Selma Braun née Alexander

Location 
Kieler Str. 5
District
Steglitz
Stone was laid
12 July 2019
Born
22 March 1882 in Konitz (Westpreußen) / Chojnice
Deportation
on 19 January 1942 to Riga
Murdered
Selma Braun, née Alexander

Selma Alexander was born on the 22nd of March 1882 in Konitz (today Chojnice) in West Prussia.
Selma was the fourth of eight children. Her parents were Michaelis Alexander (1852 – 1918) and Rosa, née Chaim (1851 – 1934).

It follows from the address book of 1918 that her parents moved to Berlin Schöneberg. Her father was a plumber. In 1918 Michaelis Alexander passed away and in the following year only his wife Rosa is mentioned in the address book in Sponholzstaße.

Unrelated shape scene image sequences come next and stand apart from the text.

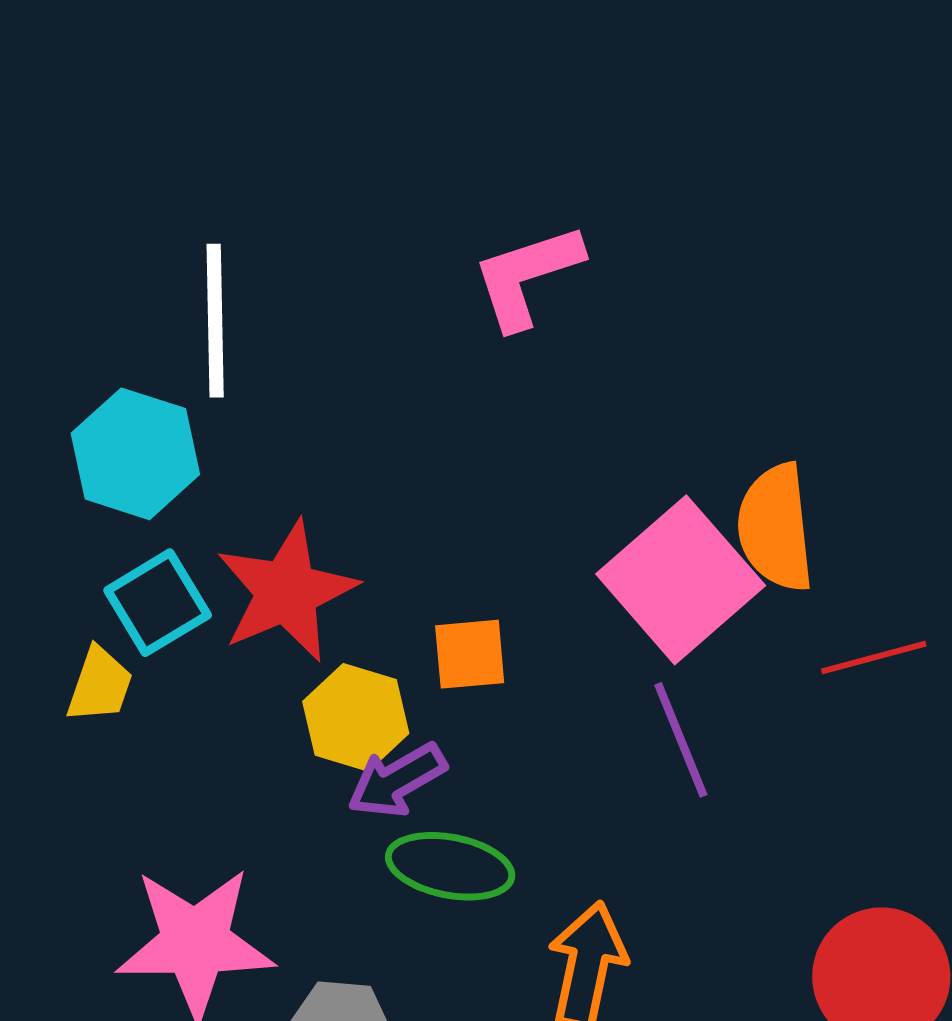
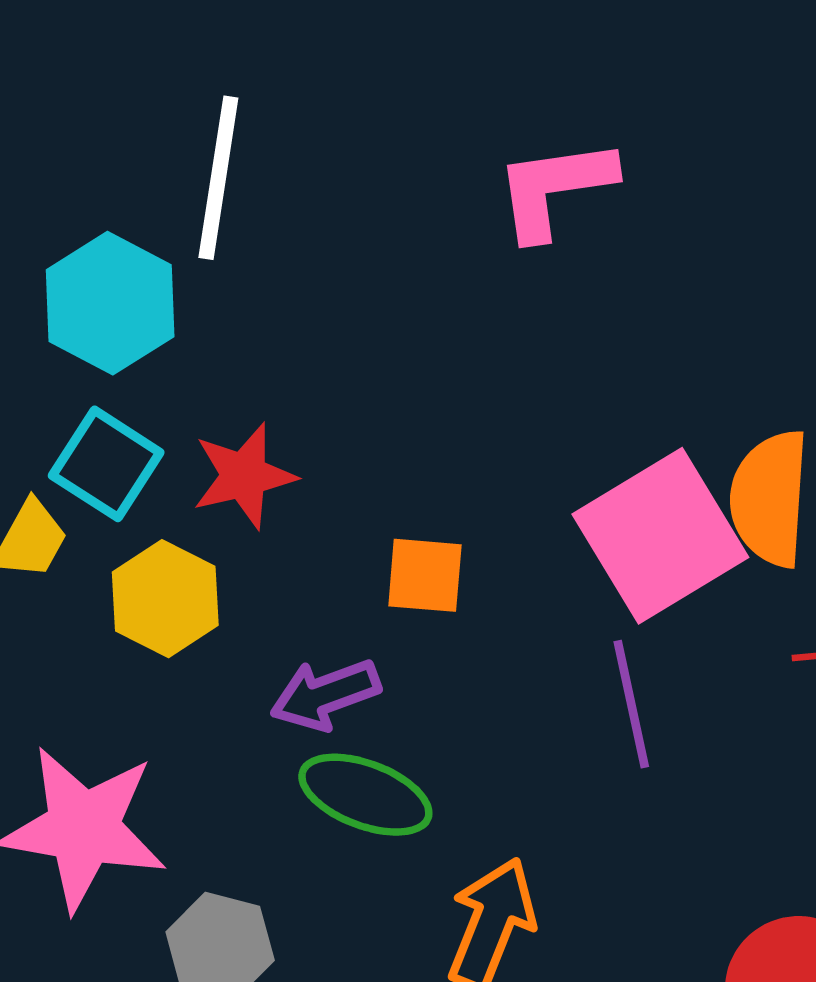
red star: (287, 592) -> (244, 476), size x0.7
cyan square: (158, 603) -> (106, 464), turned -36
yellow hexagon: (356, 717) -> (165, 599), moved

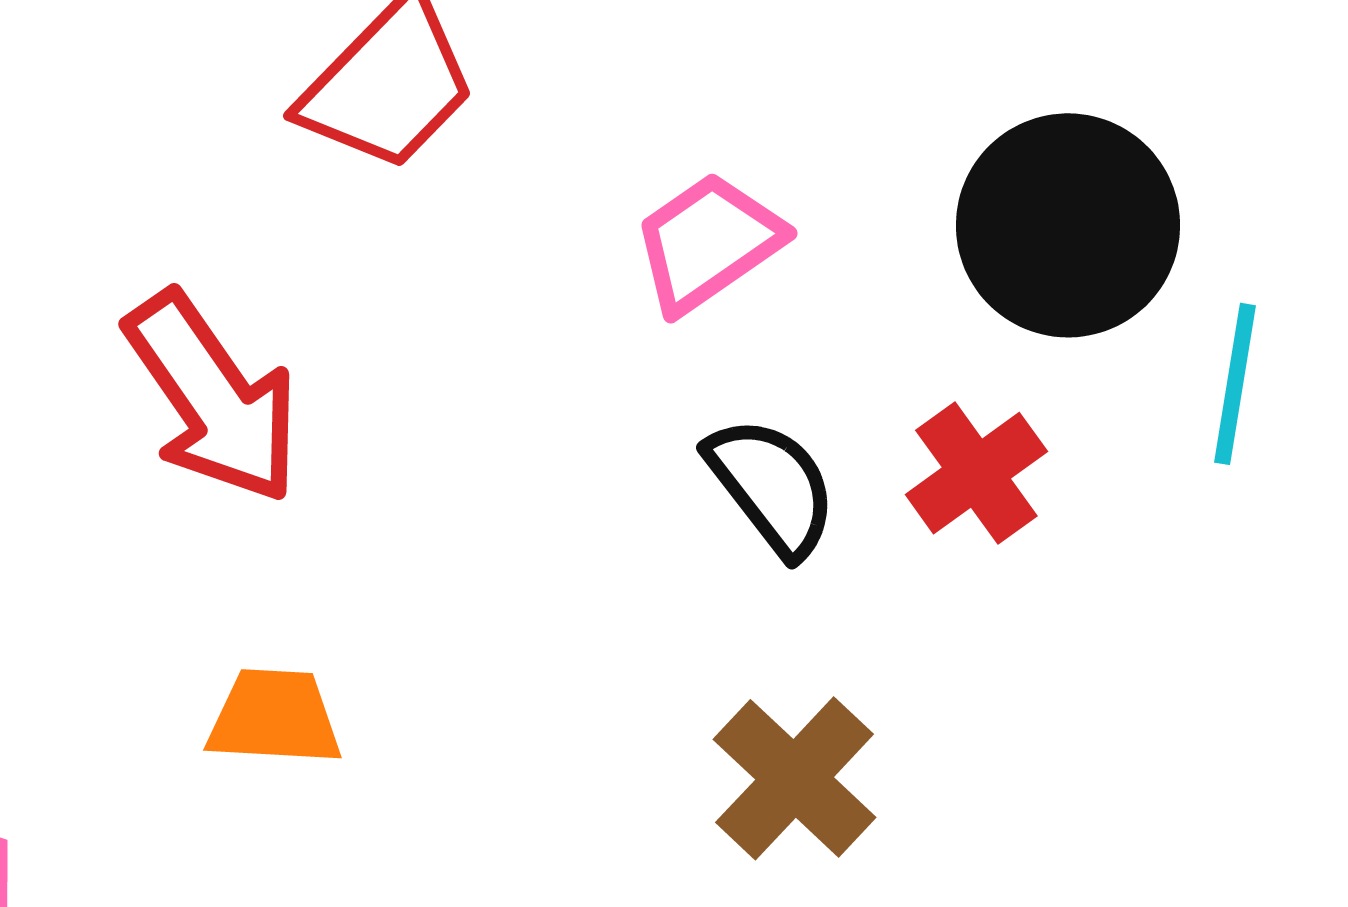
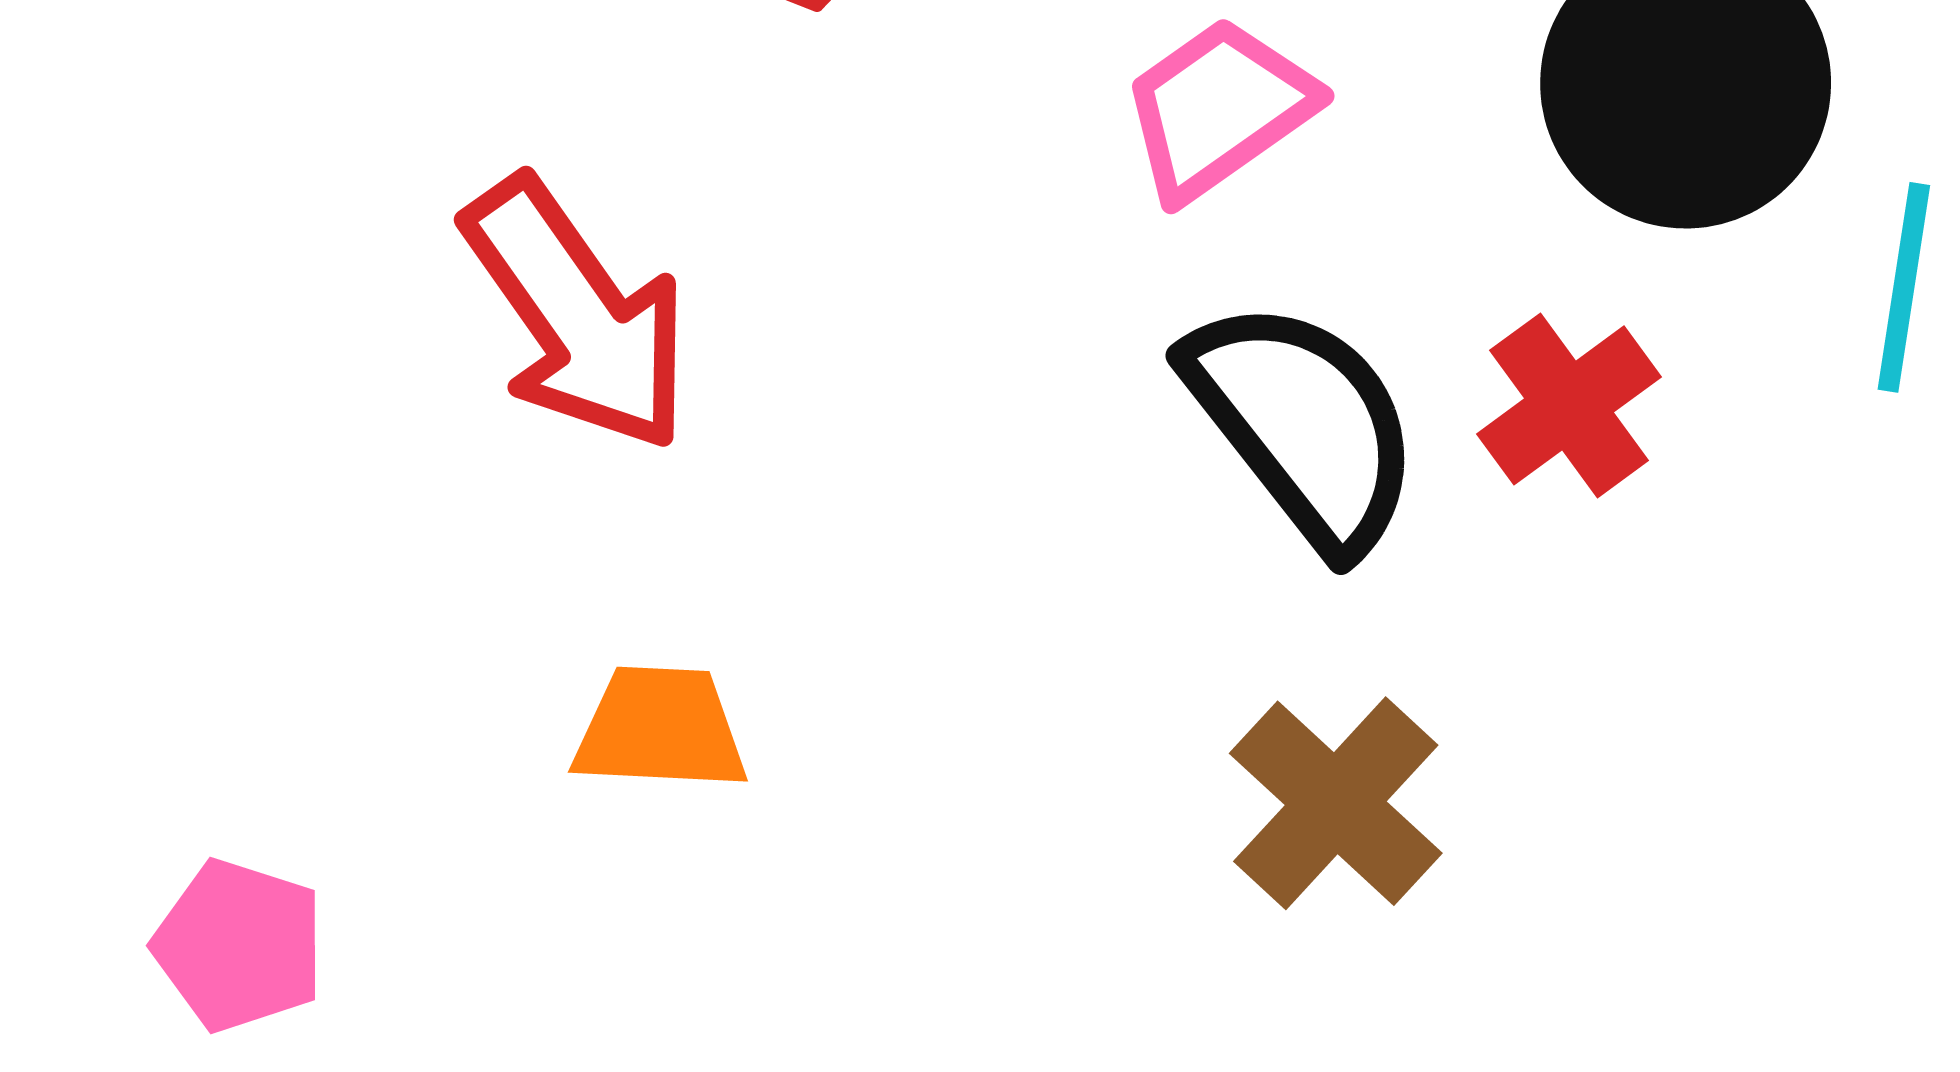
black semicircle: (772, 486) -> (1303, 424), size x1.4

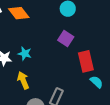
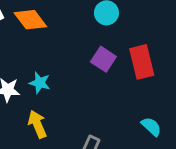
red rectangle: (86, 61) -> (142, 62), moved

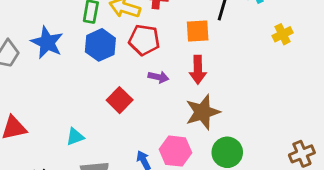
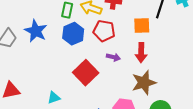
red square: (120, 100) -> (86, 73), size x1.4

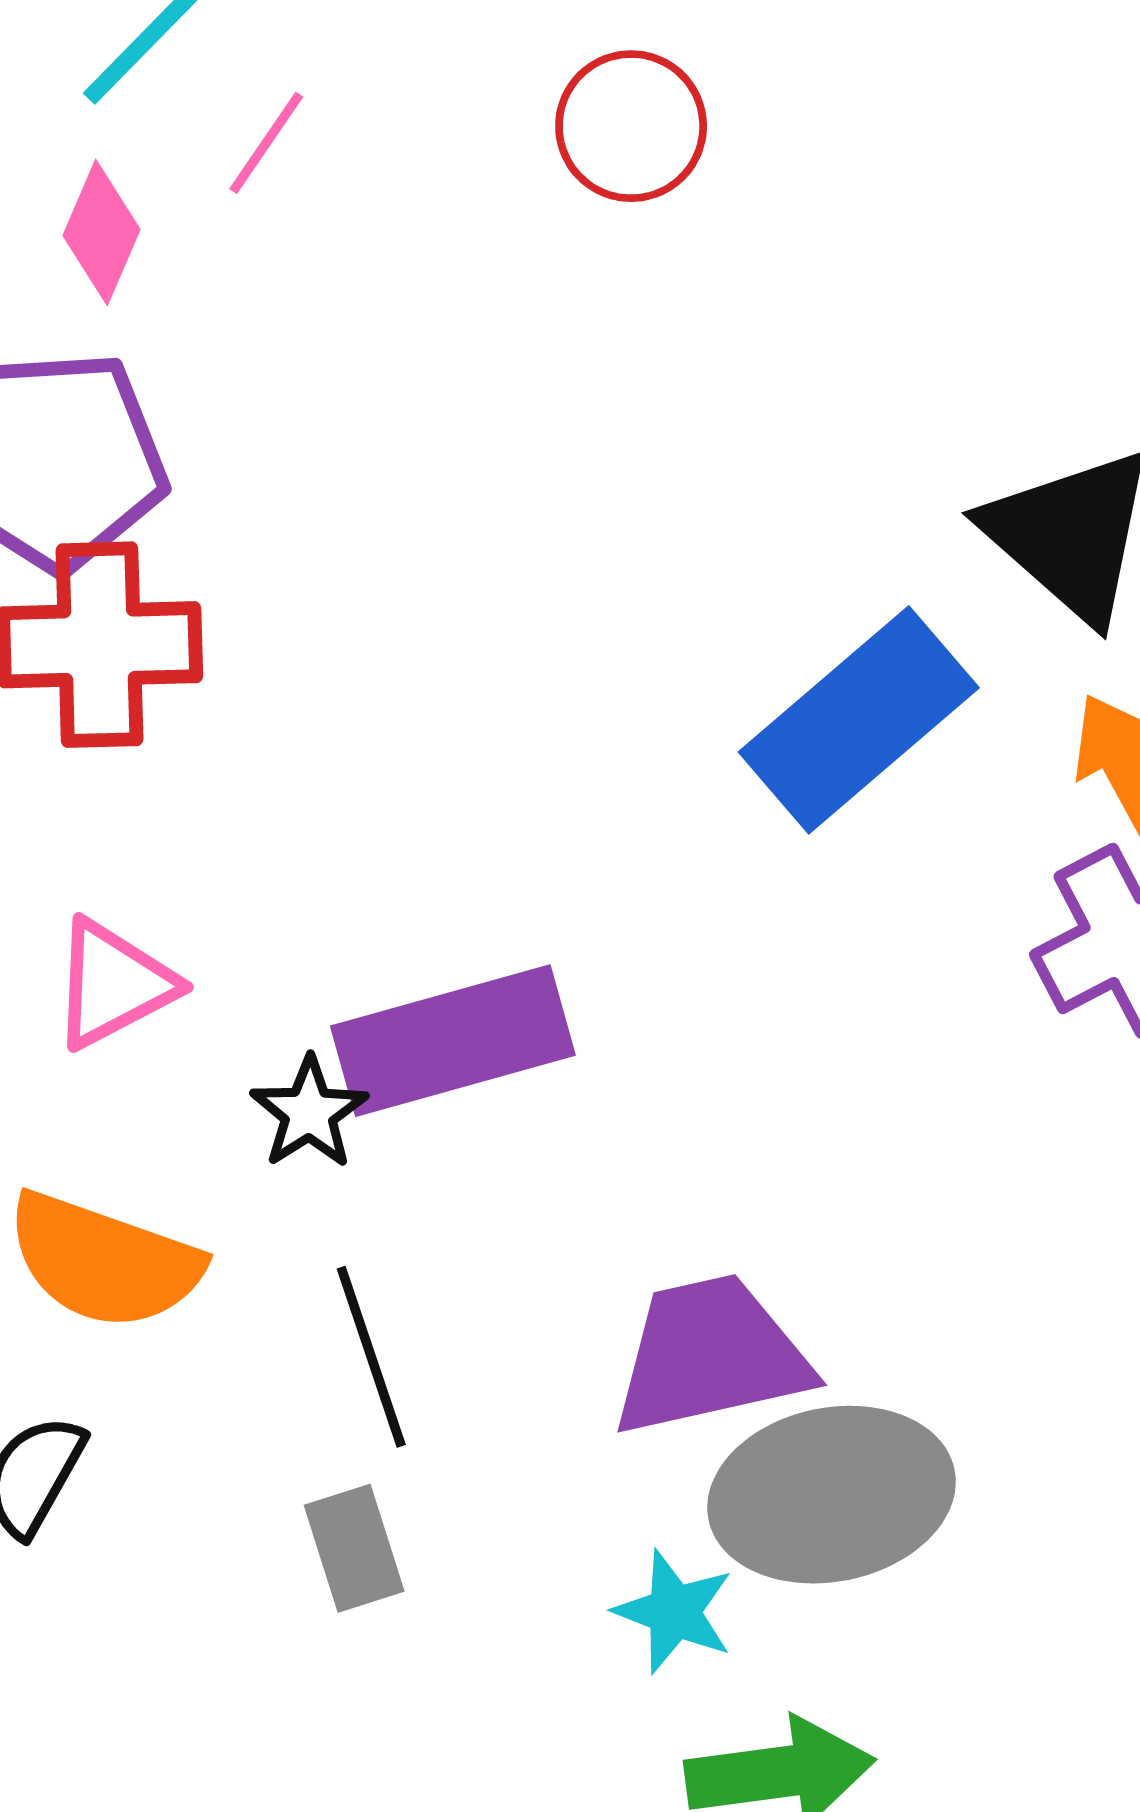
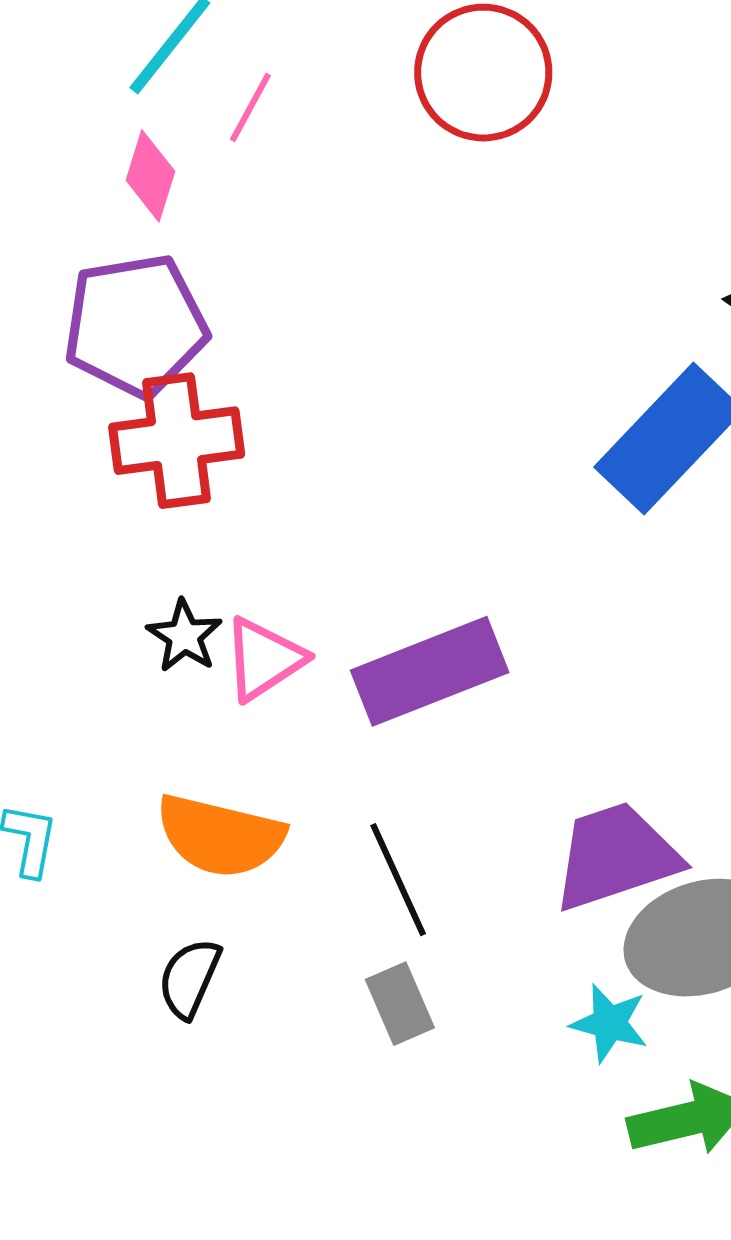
red circle: (631, 126) -> (483, 73), size x1.4
pink triangle: (113, 984) -> (264, 659), moved
black star: (309, 1113) -> (184, 636), moved

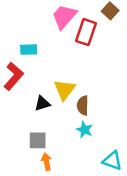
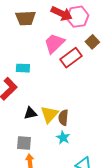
red rectangle: (86, 32) -> (71, 58), turned 30
yellow triangle: (65, 90) -> (49, 114), moved

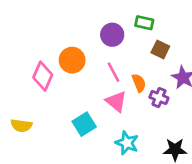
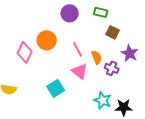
purple circle: (112, 35) -> (70, 13), moved
cyan star: (127, 143) -> (103, 100), moved

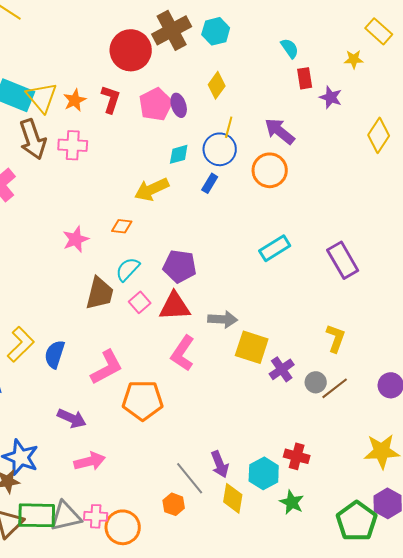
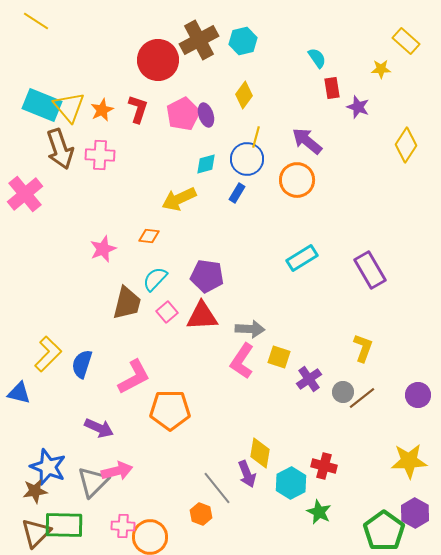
yellow square: (252, 347) -> (279, 357), size x0.7
pink L-shape: (183, 353) -> (242, 361), moved
yellow diamond: (233, 498) -> (260, 453), moved
gray triangle: (66, 516) -> (93, 482), moved, turned -32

In 1901 when Selma gave birth to a son named Walter on the 27th of November she lived in Stettin. Auguste Braun, the midwife, confessed at the register office that she lived together with Selma in her apartment at Kräutermarkt 5 and that the child was born there. The child died with only eight months on the 12th of July 1902.

From the census of population 1939 it follows that Selma lived at this time with the couple Otto and Therese Wiener in Steglitz, Siemensstraße. Both Wieners were deported to the ghetto Theresienstadt on the 3rd of October 1942. They died there.

Selma Alexander lived in Kieler Straße 5, when she was deported on the 19th of January 1942 to Riga.
Her exact date of death is unknown.

As we said in the beginning research work is often difficult and we can only speak about the information which can be found in the files. Sometimes the documents are puzzling. So, it happens with the story of Selma Braun:

Selma was married for a certain time or at least declared she was. When her son was born in 1901 in Stettin – she was not married according to her name which was Selma Alexander.

We didn’t find any documents that are proof of the fact that Selma was married. In the census population she is referred as Selma Alexander too. Improbably she was married between May 1939 and January 1941 which is the date of her deportation. In the Address book of 1940 she isn’t mentioned in Kieler Straße 5 neither as Selma Braun nor as Selma Alexander.

It is possible that she took the name Braun as her surname because she lived with her midwife Auguste Braun in the time she was in Stettin.
In the file of the Nazi authorities of Berlin-Brandenburg exist only a card of the utilization agency with a note to Selma Alexander and that there existed “no file”. This could be evidence that the authorities didn’t know of Selma’s marital status neither.

We describe this lack of clarity concerning the marriage and the surname of Selma, because such a mistiness in the surveillance society of the Nazis was very seldom. One can reflect whether Selma didn’t want to admit to her parents that she got a son unmarried. Or she tried to prevent deportation with another surname.

On the transporting list she again is “Selma Braun, née Alexander (without profession)”, also in the book of remembrance and in Yad Vashem – and now on the stumbling stone as well.